Source data:
....

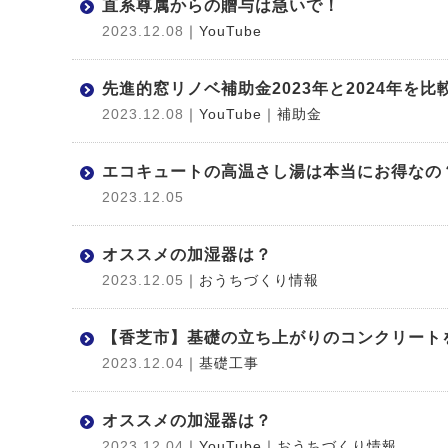
直系尊属からの贈与は急いで！
2023.12.08
｜YouTube
先進的窓リノベ補助金2023年と2024年を比
2023.12.08
｜YouTube
｜補助金
エコキュートの高温さし湯は本当にお得なの
2023.12.05
オススメの加湿器は？
2023.12.05
｜おうちづくり情報
【香芝市】基礎の立ち上がりのコンクリート
2023.12.04
｜基礎工事
オススメの加湿器は？
2023.12.04
｜YouTube
｜おうちづくり情報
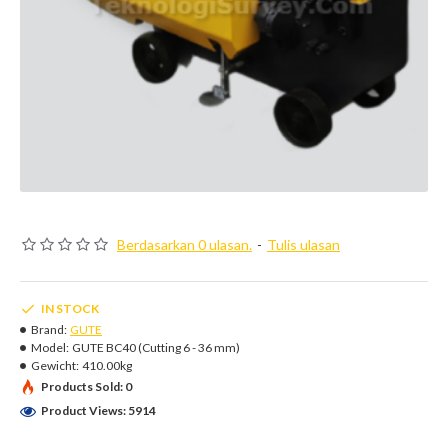
Berdasarkan 0 ulasan.
-
Tulis ulasan
IN STOCK
Brand:
GUTE
Model:
GUTE BC40 (Cutting 6 - 36 mm)
Gewicht:
410.00kg
Products Sold: 0
Product Views: 5914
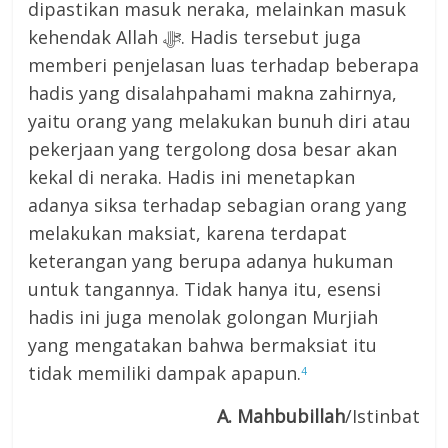
dipastikan masuk neraka, melainkan masuk
kehendak Allah ﷻ. Hadis tersebut juga
memberi penjelasan luas terhadap beberapa
hadis yang disalahpahami makna zahirnya,
yaitu orang yang melakukan bunuh diri atau
pekerjaan yang tergolong dosa besar akan
kekal di neraka. Hadis ini menetapkan
adanya siksa terhadap sebagian orang yang
melakukan maksiat, karena terdapat
keterangan yang berupa adanya hukuman
untuk tangannya. Tidak hanya itu, esensi
hadis ini juga menolak golongan Murjiah
yang mengatakan bahwa bermaksiat itu
tidak memiliki dampak apapun.
4
A. Mahbubillah
/Istinbat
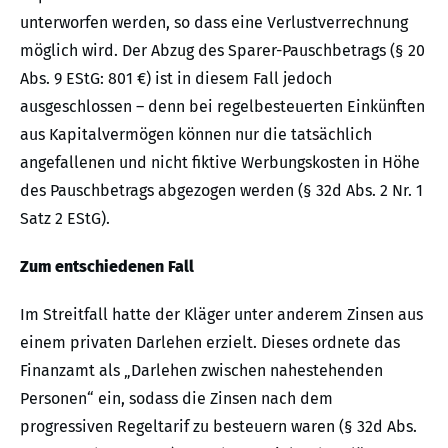
unterworfen werden, so dass eine Verlustverrechnung
möglich wird. Der Abzug des Sparer-Pauschbetrags (§ 20
Abs. 9 EStG: 801 €) ist in diesem Fall jedoch
ausgeschlossen – denn bei regelbesteuerten Einkünften
aus Kapitalvermögen können nur die tatsächlich
angefallenen und nicht fiktive Werbungskosten in Höhe
des Pauschbetrags abgezogen werden (§ 32d Abs. 2 Nr. 1
Satz 2 EStG).
Zum entschiedenen Fall
Im Streitfall hatte der Kläger unter anderem Zinsen aus
einem privaten Darlehen erzielt. Dieses ordnete das
Finanzamt als „Darlehen zwischen nahestehenden
Personen“ ein, sodass die Zinsen nach dem
progressiven Regeltarif zu besteuern waren (§ 32d Abs.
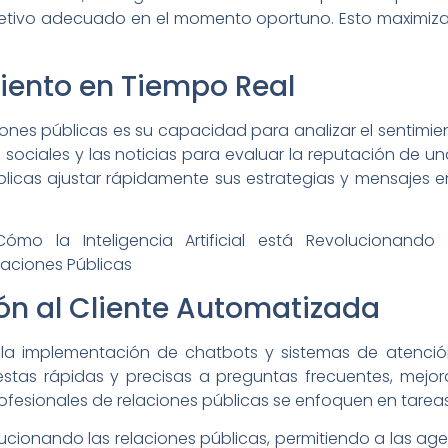
jetivo adecuado en el momento oportuno. Esto maximiza 
miento en Tiempo Real
ciones públicas es su capacidad para analizar el sentimie
s sociales y las noticias para evaluar la reputación de 
licas ajustar rápidamente sus estrategias y mensajes e
ón al Cliente Automatizada
la implementación de chatbots y sistemas de atención
tas rápidas y precisas a preguntas frecuentes, mejora
ofesionales de relaciones públicas se enfoquen en tarea
evolucionando las relaciones públicas, permitiendo a las a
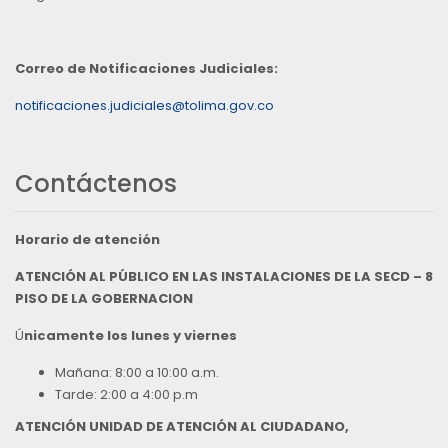
Correo de Notificaciones Judiciales:
notificaciones.judiciales@tolima.gov.co
Contáctenos
Horario de atención
ATENCIÓN AL PÚBLICO EN LAS INSTALACIONES DE LA SECD – 8
PISO DE LA GOBERNACION
Ú
nicamente los lunes y viernes
Mañana: 8:00 a 10:00 a.m.
Tarde: 2:00 a 4:00 p.m
ATENCIÓN UNIDAD DE ATENCIÓN AL CIUDADANO,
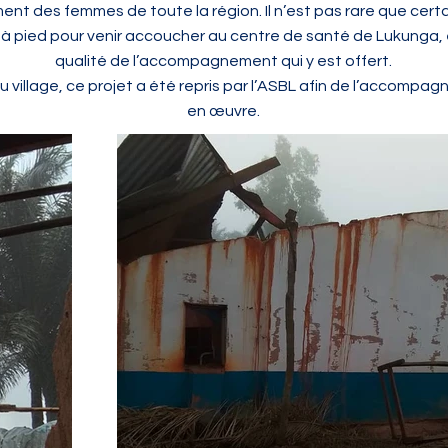
ent des femmes de toute la région. Il n’est pas rare que cer
s à pied pour venir accoucher au centre de santé de Lukunga, 
qualité de l’accompagnement qui y est offert.
 village, ce projet a été repris par l’ASBL afin de l’accompag
en œuvre.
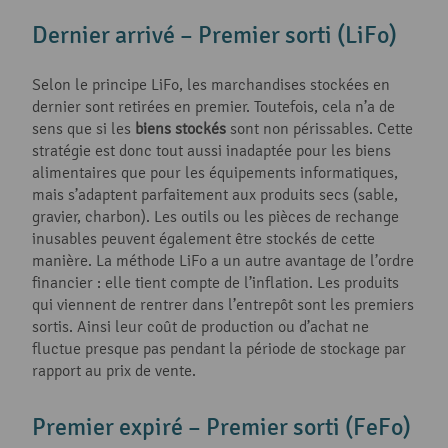
Dernier arrivé – Premier sorti (LiFo)
Selon le principe LiFo, les marchandises stockées en
dernier sont retirées en premier. Toutefois, cela n’a de
sens que si les
biens stockés
sont non périssables. Cette
stratégie est donc tout aussi inadaptée pour les biens
alimentaires que pour les équipements informatiques,
mais s’adaptent parfaitement aux produits secs (sable,
gravier, charbon). Les outils ou les pièces de rechange
inusables peuvent également être stockés de cette
manière. La méthode LiFo a un autre avantage de l’ordre
financier : elle tient compte de l’inflation. Les produits
qui viennent de rentrer dans l’entrepôt sont les premiers
sortis. Ainsi leur coût de production ou d’achat ne
fluctue presque pas pendant la période de stockage par
rapport au prix de vente.
Premier expiré – Premier sorti (FeFo)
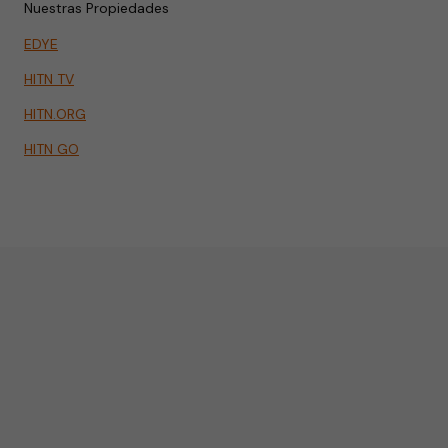
Nuestras Propiedades
EDYE
HITN TV
HITN.ORG
HITN GO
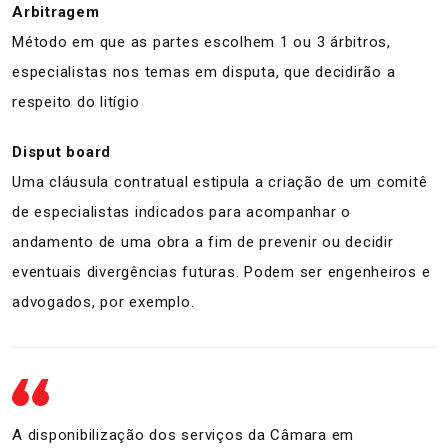
Arbitragem
Método em que as partes escolhem 1 ou 3 árbitros,
especialistas nos temas em disputa, que decidirão a
respeito do litígio
Disput board
Uma cláusula contratual estipula a criação de um comitê
de especialistas indicados para acompanhar o
andamento de uma obra a fim de prevenir ou decidir
eventuais divergências futuras. Podem ser engenheiros e
advogados, por exemplo.
A disponibilização dos serviços da Câmara em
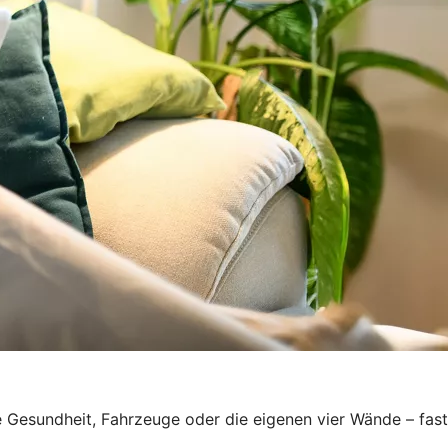
e Gesundheit, Fahrzeuge oder die eigenen vier Wände – fast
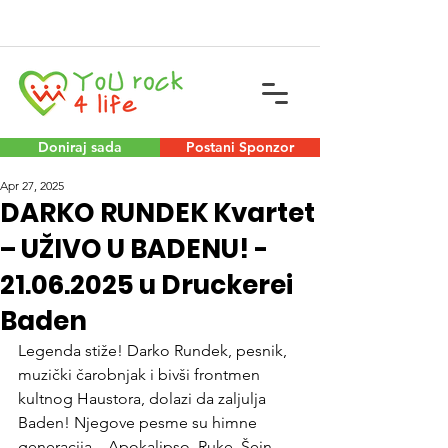
Doniraj sada
Postani Sponzor
Apr 27, 2025
DARKO RUNDEK Kvartet
– UŽIVO U BADENU! -
21.06.2025 u Druckerei
Baden
Legenda stiže! Darko Rundek, pesnik, 
muzički čarobnjak i bivši frontmen 
kultnog Haustora, dolazi da zaljulja 
Baden! Njegove pesme su himne 
generacija – Apokalipso, Ruke, Šejn, 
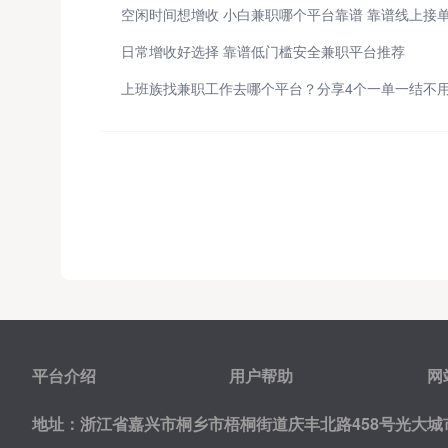
日常增收好选择 靠谱低门槛安全兼职平台推荐
平台介绍
用户帮助
网
地址：浙江省嘉兴市桐乡市梧桐街道庆丰北路458号光大城市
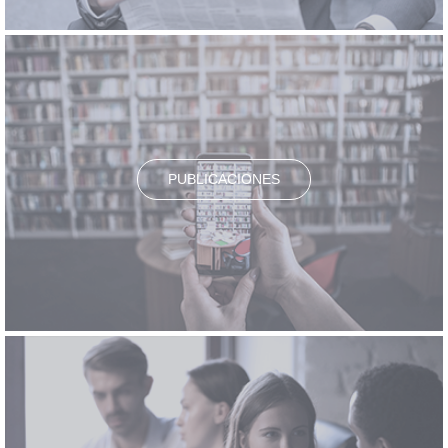
PUBLICACIONES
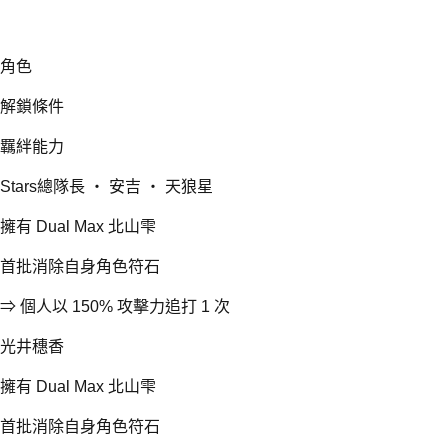
角色
解鎖條件
羈絆能力
Stars總隊長 ‧ 安吉 ‧ 天狼星
擁有 Dual Max 北山雫
首批消除自身角色符石
⇒ 個人以 150% 攻擊力追打 1 次
光井穗香
擁有 Dual Max 北山雫
首批消除自身角色符石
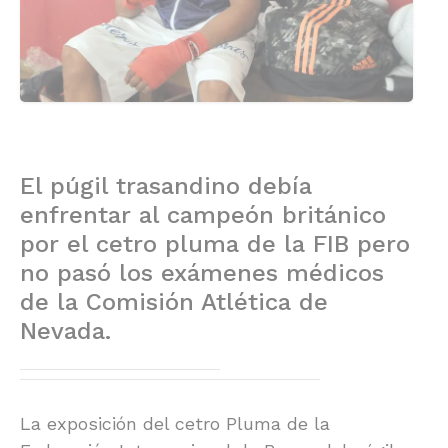
El púgil trasandino debía
enfrentar al campeón británico
por el cetro pluma de la FIB pero
no pasó los exámenes médicos
de la Comisión Atlética de
Nevada.
La exposición del cetro Pluma de la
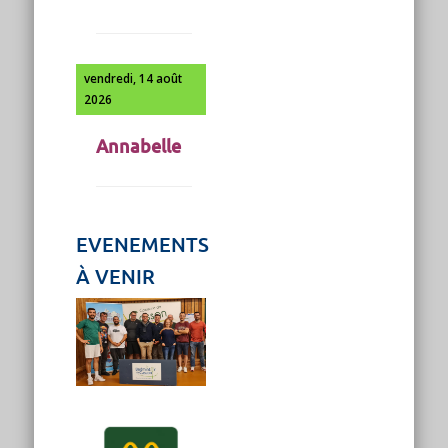
vendredi, 14 août
2026
Annabelle
EVENEMENTS
À VENIR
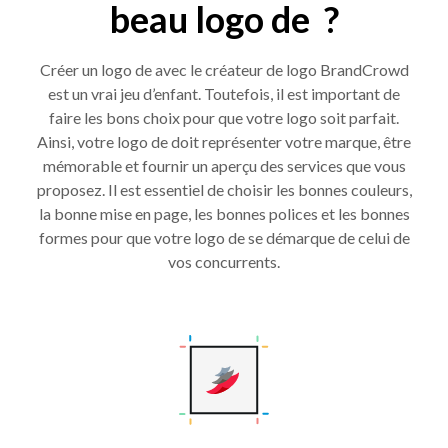
beau logo de ?
Créer un logo de avec le créateur de logo BrandCrowd
est un vrai jeu d’enfant. Toutefois, il est important de
faire les bons choix pour que votre logo soit parfait.
Ainsi, votre logo de doit représenter votre marque, être
mémorable et fournir un aperçu des services que vous
proposez. Il est essentiel de choisir les bonnes couleurs,
la bonne mise en page, les bonnes polices et les bonnes
formes pour que votre logo de se démarque de celui de
vos concurrents.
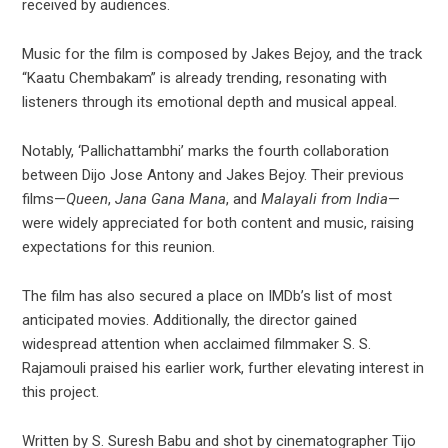
received by audiences.
Music for the film is composed by Jakes Bejoy, and the track
“Kaatu Chembakam” is already trending, resonating with
listeners through its emotional depth and musical appeal.
Notably, ‘Pallichattambhi’ marks the fourth collaboration
between Dijo Jose Antony and Jakes Bejoy. Their previous
films—
Queen
,
Jana Gana Mana
, and
Malayali from India
—
were widely appreciated for both content and music, raising
expectations for this reunion.
The film has also secured a place on IMDb’s list of most
anticipated movies. Additionally, the director gained
widespread attention when acclaimed filmmaker S. S.
Rajamouli praised his earlier work, further elevating interest in
this project.
Written by S. Suresh Babu and shot by cinematographer Tijo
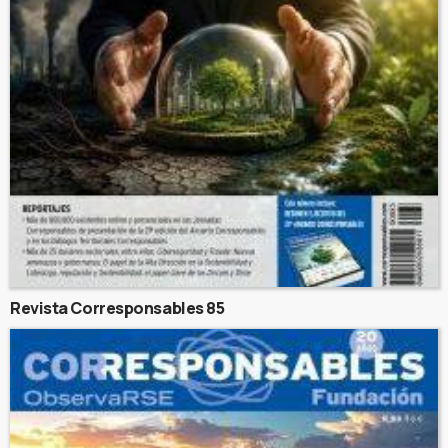
Revista Corresponsables 85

....

Which lines of the data above contain the string "relaciones"? Copy each of them.

ofesionales de relaciones públicas se enfoquen en tarea
evolucionando las relaciones públicas, permitiendo a las a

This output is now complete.